On June 27, 2016, OFAC issued an Administrative Subpoena and an accompanying letter to Southern Cross in which OFAC stated it had reason to believe that Southern Cross was recently involved in the sale of several helicopters destined for Iran via an Iranian businessman based in Ecuador (the “Iranian Businessman”). The Administrative Subpoena directed Southern Cross to provide detailed information, descriptions, and documents regarding any such transactions, as well as any other dealings with Iran during the prior five (5) years. On July 5, 2016, the President of Southern Cross sent an email to OFAC in which the company denied knowing or conducting any business with the Iranian Businessman or dealing with Iran in any way. On July 8, 2016, Southern Cross provided a written response to OFAC’s Administrative Subpoena in which Southern Cross claimed that a Southern Cross sales representative located in Ecuador (the “SC Ecuador Representative”) sent technical details to an Ecuadorian group for a potential sale of helicopters to an Iranian group for operation in Ecuador and provided no documentation to OFAC other than a copy of the company’s internal Export Management Manual.

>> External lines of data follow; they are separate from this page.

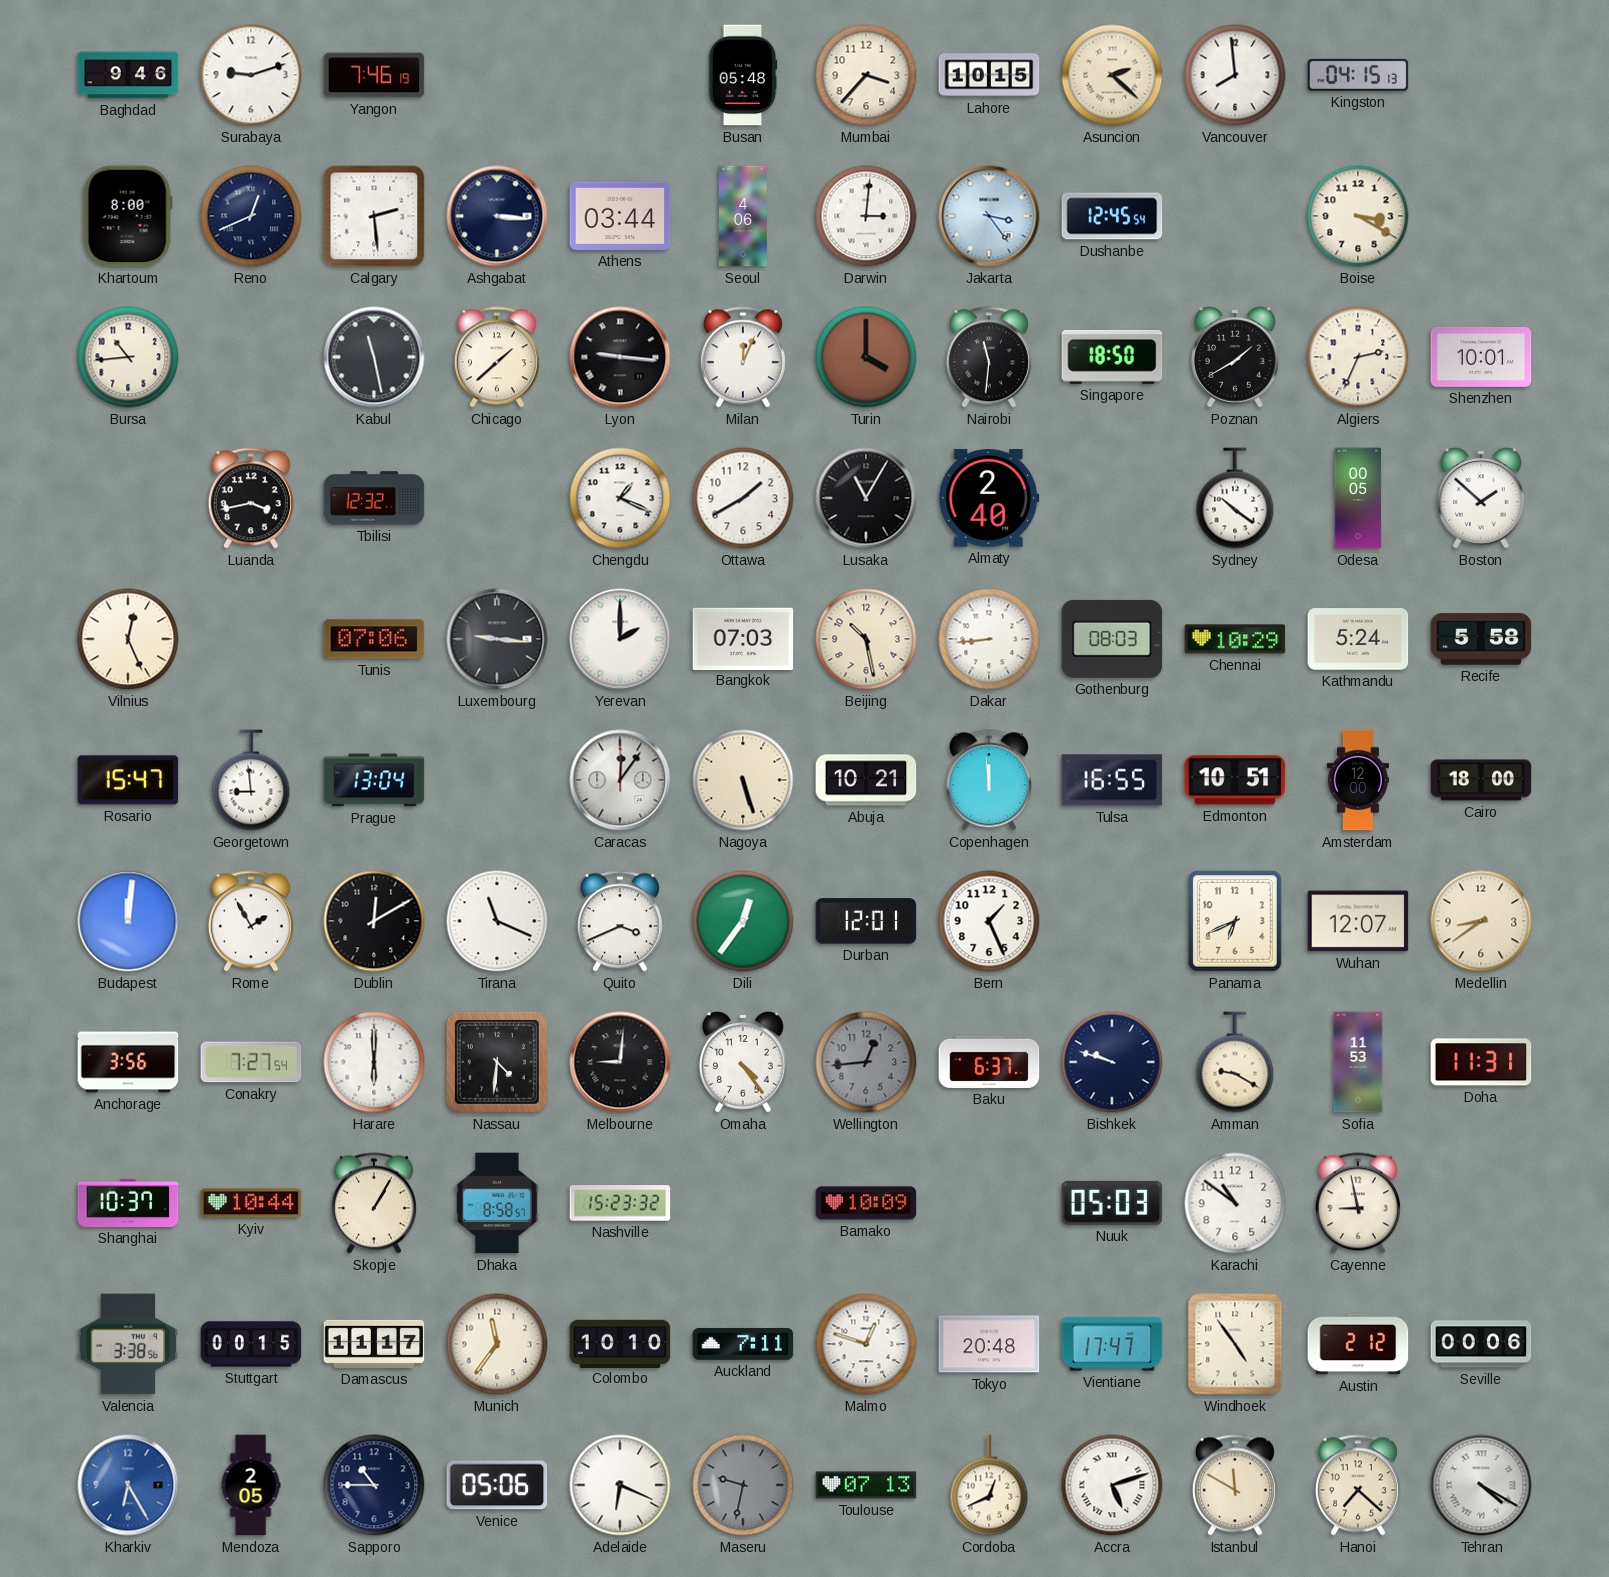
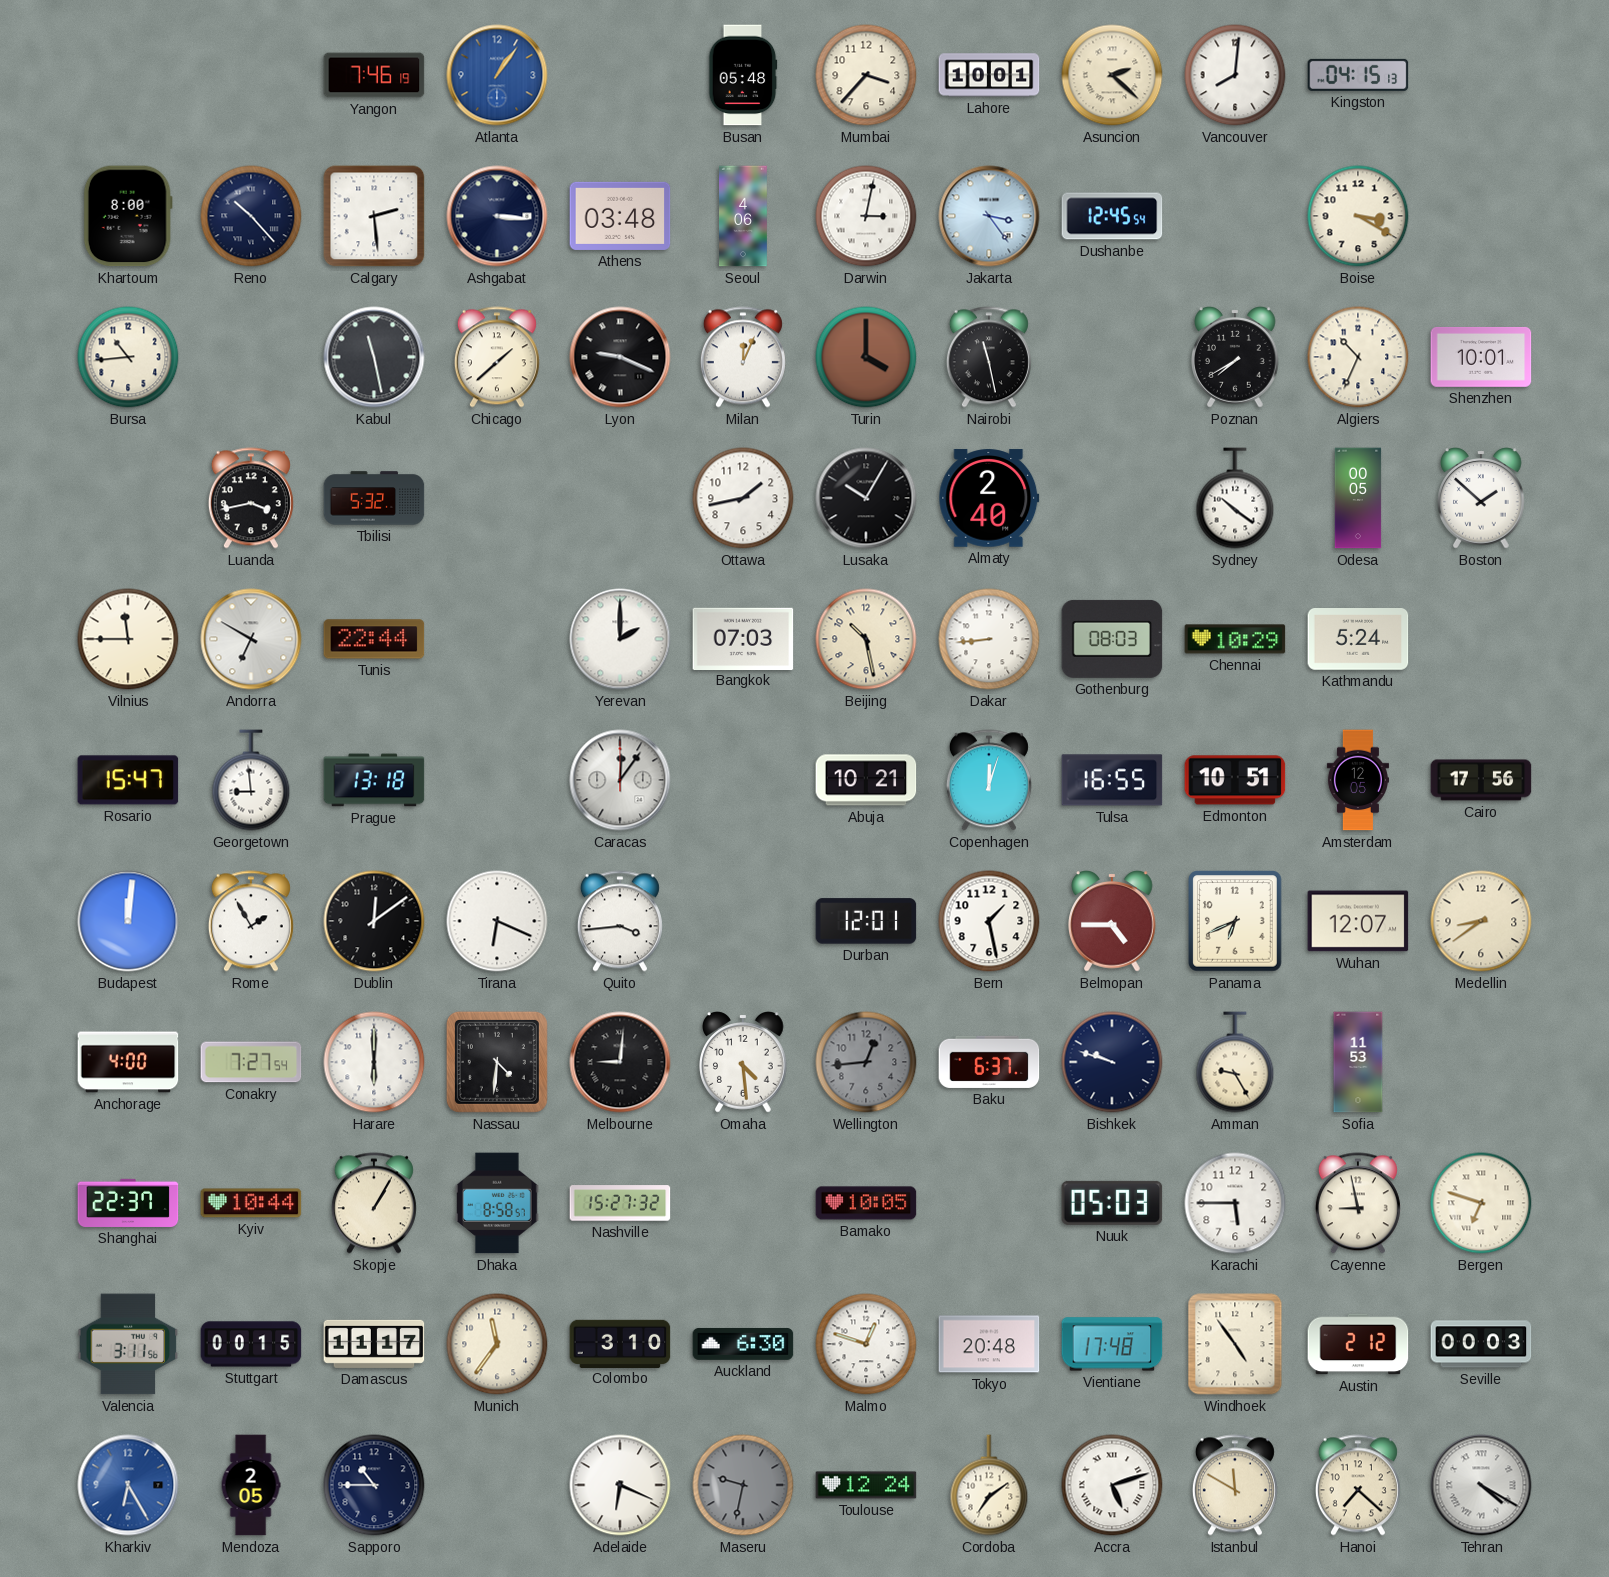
Baghdad: 9:46 -> none
Surabaya: 9:12 -> none
Atlanta: none -> 1:06
Lahore: 10:15 -> 10:01
Vancouver: 7:59 -> 8:01
Reno: 12:41 -> 10:23
Athens: 03:44 -> 03:48
Darwin: 3:01 -> 3:02
Lyon: 9:16 -> 9:19
Nairobi: 11:31 -> 11:28
Singapore: 18:50 -> none
Poznan: 1:40 -> 7:40
Algiers: 2:34 -> 10:34
Tbilisi: 12:32 -> 5:32
Chengdu: 1:19 -> none
Ottawa: 1:40 -> 1:43
Lusaka: 11:05 -> 10:05
Vilnius: 12:26 -> 11:45
Andorra: none -> 6:50
Tunis: 07:06 -> 22:44
Luxembourg: 9:16 -> none
Recife: 5:58 -> none
Prague: 13:04 -> 13:18
Nagoya: 5:27 -> none
Copenhagen: 11:59 -> 12:03
Amsterdam: 12:00 -> 12:05
Cairo: 18:00 -> 17:56
Dublin: 12:10 -> 12:09
Tirana: 11:19 -> 6:19
Quito: 3:41 -> 3:44
Dili: 12:36 -> none
Bern: 1:26 -> 1:28
Belmopan: none -> 4:45
Anchorage: 3:56 -> 4:00
Omaha: 4:24 -> 4:29
Amman: 9:20 -> 9:25
Doha: 11:31 -> none
Shanghai: 10:37 -> 22:37
Nashville: 15:23 -> 15:27
Bamako: 10:09 -> 10:05
Karachi: 10:51 -> 5:45
Bergen: none -> 6:48
Valencia: 3:38 -> 3:11
Colombo: 10:10 -> 3:10
Auckland: 7:11 -> 6:30
Vientiane: 17:47 -> 17:48
Seville: 00:06 -> 00:03
Venice: 05:06 -> none
Toulouse: 07:13 -> 12:24
Cordoba: 12:41 -> 7:09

On October 6, 2016, OFAC issued a second Administrative Subpoena to Southern Cross seeking similar information and documentation and specifically requesting certain documentation relating to the potential sale. In its October 11, 2016 response to OFAC’s second Administrative Subpoena, Southern Cross submitted correspondence relating to the potential sale, including direct email exchanges between the SC Ecuador Representative and the Iranian Businessman explicitly referenced in both of OFAC’s Administrative Subpoenas. The information and documentation submitted by Southern Cross also included: (i) email exchanges between the SC Representative and the Iranian Businessman in which they discussed a letter of intent and sale of helicopters to an agent in Iran; and (ii) email exchanges between the SC Representative and the Ecuadorian group in which they discussed the sale of two helicopters to the Iranian Businessman in greater detail, as well as a letter of intent from the Iranian Businessman in which he indicated the letters were from Iran. Southern Cross failed to produce this responsive information to OFAC’s first Administrative Subpoena.

And OFAC’s reasoning:

OFAC considered the following to be aggravating factors:

  1. Southern Cross demonstrated reckless disregard for its U.S. sanctions requirements by failing to provide accurate and complete information in response to an OFAC Administrative Subpoena;
  2. Southern Cross had actual knowledge or reason to know of the conduct that led to the violation in this instance; and
  3. Southern Cross did not fully cooperate with OFAC’s investigation.

OFAC found the following to be mitigating factors:

  1. Southern Cross appears to be a small-to- medium-sized business;
  2. Southern Cross has no prior OFAC sanctions history; and
  3. the underlying potential sale in question does not appear to have occurred.

And the lesson:

This enforcement action highlights the compliance obligation of persons subject to the RPPR, and the importance for all subject persons to cooperate with OFAC investigations. Companies and individuals alike should be diligent in their review of information and documentation that may be responsive to an Administrative Subpoena issued by OFAC. A person’s response to an Administrative Subpoena must be accurate, complete, and timely. As exhibited in this matter, failure to provide complete information to OFAC in response to an Administrative Subpoena constitutes a violation of the RPPR.